Occasionally, a guest might request a refund for something that you feel is unwarranted. Maybe they just didn’t like the property, they weren’t happy with the facilities or had a problem that you were not given the opportunity to resolve. This is when, as an owner, you will need to decide whether you would prefer to refund the guest to save any further hassle or stand your ground.

Each situation is different and it is completely up to you to decide how to resolve an individual case. Whilst it is impossible for you to resolve a problem if you didn’t know about it, if there was a genuine issue, it might be worth offering a partial refund to avoid a bad review. However, sadly there are some serial complainers who will try to exploit your good nature. Don’t be blackmailed if their complaint is unwarranted. One negative comment is unlikely to impact your bookings. If you do get a bad review, respond politely, give your side of the story and show that you have dealt with the problem professionally and as best you could.

Move on

Women on phone looking frustrated at laptop

Keep an open mind, be objective & avoid being defensive

For many of us, our holiday homes are more than just a ‘business’. Whilst guests might see our properties purely as bricks and mortar, rightly or wrongly, it is likely that we have some personal or emotional attachment to them. Nobody likes to receive negative feedback and it is very easy to become defensive if a guest complains about your holiday house or cottage. However, it is important to try to keep an open mind and be objective. If you feel the complaint is unfounded try not to take it personally. It can help to focus on the problem or situation and not the person making the complaint. If necessary go for a walk, talk to some fellow holiday home owners, have a glass of wine and sleep on it (especially if you go for the wine option!) before responding. It’s likely that you will feel better in the morning and your response will be more professional and polite.

Whether you think a complaint is unfounded or not, remember feedback is always useful. Use it as an opportunity to ensure lessons are learnt for future guests. Deal with it professionally and then move on.

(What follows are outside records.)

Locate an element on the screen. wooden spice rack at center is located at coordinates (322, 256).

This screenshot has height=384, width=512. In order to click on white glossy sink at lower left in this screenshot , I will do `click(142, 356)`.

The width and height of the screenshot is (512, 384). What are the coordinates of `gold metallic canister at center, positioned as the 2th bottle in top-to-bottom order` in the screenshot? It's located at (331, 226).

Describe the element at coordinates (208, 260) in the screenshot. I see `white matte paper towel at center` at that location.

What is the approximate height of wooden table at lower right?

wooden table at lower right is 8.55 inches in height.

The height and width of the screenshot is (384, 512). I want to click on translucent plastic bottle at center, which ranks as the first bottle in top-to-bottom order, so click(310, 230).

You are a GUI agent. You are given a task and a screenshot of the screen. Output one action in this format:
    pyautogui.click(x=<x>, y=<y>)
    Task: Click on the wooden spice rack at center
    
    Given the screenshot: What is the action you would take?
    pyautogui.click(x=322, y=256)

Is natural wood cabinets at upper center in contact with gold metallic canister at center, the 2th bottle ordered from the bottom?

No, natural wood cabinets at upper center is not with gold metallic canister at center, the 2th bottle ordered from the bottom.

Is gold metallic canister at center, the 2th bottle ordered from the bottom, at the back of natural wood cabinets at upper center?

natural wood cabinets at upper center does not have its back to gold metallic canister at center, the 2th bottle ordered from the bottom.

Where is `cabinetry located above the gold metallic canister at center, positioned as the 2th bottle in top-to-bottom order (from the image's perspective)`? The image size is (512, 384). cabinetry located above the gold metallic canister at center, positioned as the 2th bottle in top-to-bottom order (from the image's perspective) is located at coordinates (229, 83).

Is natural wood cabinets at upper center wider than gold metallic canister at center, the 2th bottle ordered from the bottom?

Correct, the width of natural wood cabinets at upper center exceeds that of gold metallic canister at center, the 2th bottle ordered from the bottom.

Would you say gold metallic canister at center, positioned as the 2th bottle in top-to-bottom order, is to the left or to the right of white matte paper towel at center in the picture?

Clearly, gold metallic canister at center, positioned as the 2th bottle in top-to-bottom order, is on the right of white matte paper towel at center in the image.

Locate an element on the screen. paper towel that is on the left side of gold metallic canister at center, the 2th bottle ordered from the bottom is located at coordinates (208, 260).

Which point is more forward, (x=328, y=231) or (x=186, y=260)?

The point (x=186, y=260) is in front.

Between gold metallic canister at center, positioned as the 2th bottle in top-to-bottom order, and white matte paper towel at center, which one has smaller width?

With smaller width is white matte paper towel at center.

2 thoughts on “Holiday Cottage Owners: How to handle complaints

  1. JohnPassmore

    Hi

    What would your advice me for a double booking. I’ve double booked a group. I have found (and booked them alternative accommodation of equal standard but no hot tub. I offered a free weekend for the following weekend. I have refunded the difference in cost. Essentially, they have the inconvenience of going to a different venue 10 minutes away and of no hot tub. I thought to offer 25% compensation too as a goodwill gesture.

    Reply
    1. Sarah Jarvis Post author

      Hi John, a most unfortunate situation but it is good that you are being proactive and doing all you can to minimise the negative impact of the situation. It is hard to advise on the best way forward as only you know the true extent of the impact this has had on the group and their level of disappointment. Unfortunately, with the best will in the world, mistakes do at times happen and our advice when they do, is to resolve the situation as quickly and professionally as possible to minimise stress and inconvenience to the guests. It sounds like you have done this by offering your accommodation free of charge the following weekend and finding the group alternative accommodation. It is obviously going to be disappointing that they do not have a hot tub and I would use your judgement (knowing the facts surrounding the situation) with regard to a ‘goodwill gesture’.

      Moving forwards, you may find using an online booking management system helps to prevent double bookings and our recent article reviews online booking management systems for holiday home owners.